The cryptocurrency market continued its downward trend in the past 24 hours, with its total market capitalization falling to $2.2 trillion. The report suggests this pullback is related to the hawkish comments from Federal Reserve Chairman Kevin Warsh, which subsequently led to a broader sell-off in risk assets.
Macro sentiment drags down risk assets
Given that market pricing remains highly dependent on interest rate expectations, a tightening stance typically suppresses risk appetite. The recent synchronized decline in crypto assets also indicates that funds are still adjusting their positions based on macroeconomic logic, rather than solely trading around on-chain events.
The report noted that the correlation between the crypto market and the S&P 500 index reached 63%. This level indicates that current price fluctuations are more influenced by the macroeconomic environment, and changes in risk sentiment in the US stock market are still being transmitted to the crypto market.

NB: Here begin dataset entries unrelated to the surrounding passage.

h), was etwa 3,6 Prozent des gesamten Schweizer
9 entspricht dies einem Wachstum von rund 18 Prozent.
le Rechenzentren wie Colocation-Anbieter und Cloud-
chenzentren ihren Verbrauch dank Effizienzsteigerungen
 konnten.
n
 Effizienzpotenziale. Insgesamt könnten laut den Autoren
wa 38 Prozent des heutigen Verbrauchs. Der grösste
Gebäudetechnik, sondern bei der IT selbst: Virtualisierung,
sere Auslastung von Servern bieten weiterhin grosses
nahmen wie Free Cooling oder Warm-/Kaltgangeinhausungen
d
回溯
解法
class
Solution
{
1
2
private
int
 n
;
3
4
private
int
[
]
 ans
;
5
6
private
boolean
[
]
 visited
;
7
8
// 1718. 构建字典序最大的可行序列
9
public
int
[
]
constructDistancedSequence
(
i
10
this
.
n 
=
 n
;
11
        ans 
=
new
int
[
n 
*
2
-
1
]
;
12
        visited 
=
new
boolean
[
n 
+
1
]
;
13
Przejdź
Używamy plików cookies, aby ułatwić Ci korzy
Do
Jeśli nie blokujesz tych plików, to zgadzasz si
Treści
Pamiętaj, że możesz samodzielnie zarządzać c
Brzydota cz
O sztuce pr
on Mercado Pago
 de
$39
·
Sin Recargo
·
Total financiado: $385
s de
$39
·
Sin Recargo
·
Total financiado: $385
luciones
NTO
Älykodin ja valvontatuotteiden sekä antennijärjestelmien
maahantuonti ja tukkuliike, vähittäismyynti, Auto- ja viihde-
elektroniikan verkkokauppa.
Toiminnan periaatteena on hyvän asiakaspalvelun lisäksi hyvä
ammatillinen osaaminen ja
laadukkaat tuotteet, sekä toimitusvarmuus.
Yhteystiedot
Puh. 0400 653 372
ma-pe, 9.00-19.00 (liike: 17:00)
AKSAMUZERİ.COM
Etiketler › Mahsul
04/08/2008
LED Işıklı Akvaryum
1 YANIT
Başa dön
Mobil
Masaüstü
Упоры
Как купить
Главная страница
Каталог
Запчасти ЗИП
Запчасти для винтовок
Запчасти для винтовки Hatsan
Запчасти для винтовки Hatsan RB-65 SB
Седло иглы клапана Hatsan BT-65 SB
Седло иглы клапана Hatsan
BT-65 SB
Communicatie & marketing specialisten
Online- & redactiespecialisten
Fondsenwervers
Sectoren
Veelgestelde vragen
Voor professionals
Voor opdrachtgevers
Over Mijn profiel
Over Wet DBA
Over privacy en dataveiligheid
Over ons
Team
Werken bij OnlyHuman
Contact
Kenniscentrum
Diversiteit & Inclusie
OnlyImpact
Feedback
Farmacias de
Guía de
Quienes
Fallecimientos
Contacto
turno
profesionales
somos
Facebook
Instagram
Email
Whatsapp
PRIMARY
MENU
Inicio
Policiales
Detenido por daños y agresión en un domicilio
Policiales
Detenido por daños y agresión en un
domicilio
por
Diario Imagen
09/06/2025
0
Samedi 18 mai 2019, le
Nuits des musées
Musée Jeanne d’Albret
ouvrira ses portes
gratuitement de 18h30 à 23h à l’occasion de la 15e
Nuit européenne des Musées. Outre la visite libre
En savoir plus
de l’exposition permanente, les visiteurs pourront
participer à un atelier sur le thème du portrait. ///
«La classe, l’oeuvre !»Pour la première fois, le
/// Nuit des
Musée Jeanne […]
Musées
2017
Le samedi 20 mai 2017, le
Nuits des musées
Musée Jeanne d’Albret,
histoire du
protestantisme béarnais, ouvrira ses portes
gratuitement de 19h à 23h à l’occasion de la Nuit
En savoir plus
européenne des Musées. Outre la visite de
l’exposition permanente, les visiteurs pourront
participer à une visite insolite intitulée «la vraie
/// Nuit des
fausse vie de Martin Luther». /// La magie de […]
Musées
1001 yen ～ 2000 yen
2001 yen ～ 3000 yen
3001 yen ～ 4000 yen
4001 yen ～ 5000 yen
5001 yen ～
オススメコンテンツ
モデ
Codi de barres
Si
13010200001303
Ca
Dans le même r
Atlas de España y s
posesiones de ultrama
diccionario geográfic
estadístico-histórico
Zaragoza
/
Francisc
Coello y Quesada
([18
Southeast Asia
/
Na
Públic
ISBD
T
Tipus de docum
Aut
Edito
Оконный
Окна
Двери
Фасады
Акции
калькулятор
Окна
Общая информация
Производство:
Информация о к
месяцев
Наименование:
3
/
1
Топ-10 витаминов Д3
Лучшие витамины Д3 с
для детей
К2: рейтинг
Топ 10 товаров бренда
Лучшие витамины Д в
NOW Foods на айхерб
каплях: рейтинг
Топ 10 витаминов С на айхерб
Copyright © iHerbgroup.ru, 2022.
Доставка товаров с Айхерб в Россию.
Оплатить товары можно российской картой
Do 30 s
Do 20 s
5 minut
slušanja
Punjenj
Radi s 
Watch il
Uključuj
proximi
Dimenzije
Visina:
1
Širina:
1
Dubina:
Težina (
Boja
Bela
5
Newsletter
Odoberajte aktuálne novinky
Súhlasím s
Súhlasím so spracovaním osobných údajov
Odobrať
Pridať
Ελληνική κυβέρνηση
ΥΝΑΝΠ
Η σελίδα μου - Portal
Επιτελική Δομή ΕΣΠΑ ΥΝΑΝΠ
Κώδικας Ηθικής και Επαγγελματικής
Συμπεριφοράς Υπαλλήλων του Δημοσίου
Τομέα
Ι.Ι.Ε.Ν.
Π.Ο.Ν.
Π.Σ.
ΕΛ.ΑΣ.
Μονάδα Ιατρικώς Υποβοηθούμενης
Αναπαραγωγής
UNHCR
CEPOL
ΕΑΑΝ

The decline in Strategy-related instruments exacerbated concerns.
In addition to macroeconomic factors, the 11% drop in Strategy's STRC financing vehicle also exacerbated market concerns about corporate Bitcoin holders and liquidity. Because these financing arrangements are linked to corporate Bitcoin holding strategies, fluctuations in related assets are easily interpreted by the market as stress signals.
Such concerns may not necessarily change corporate holdings directly, but they can affect the market's judgment on subsequent financing capabilities and liquidity conditions, thereby amplifying short-term risk aversion.
Market Focuses on Bitcoin Support Range
Next, traders are watching whether the $63,000 to $64,000 range for Bitcoin can provide support. If it stabilizes in this area, market sentiment may ease temporarily; if it breaks below this level, selling pressure may continue to mount.
Based on the information disclosed so far, this round of decline is mainly driven by macroeconomic signals and concerns about corporate liquidity. In the short term, the market is still observing whether risky assets will continue to weaken in tandem.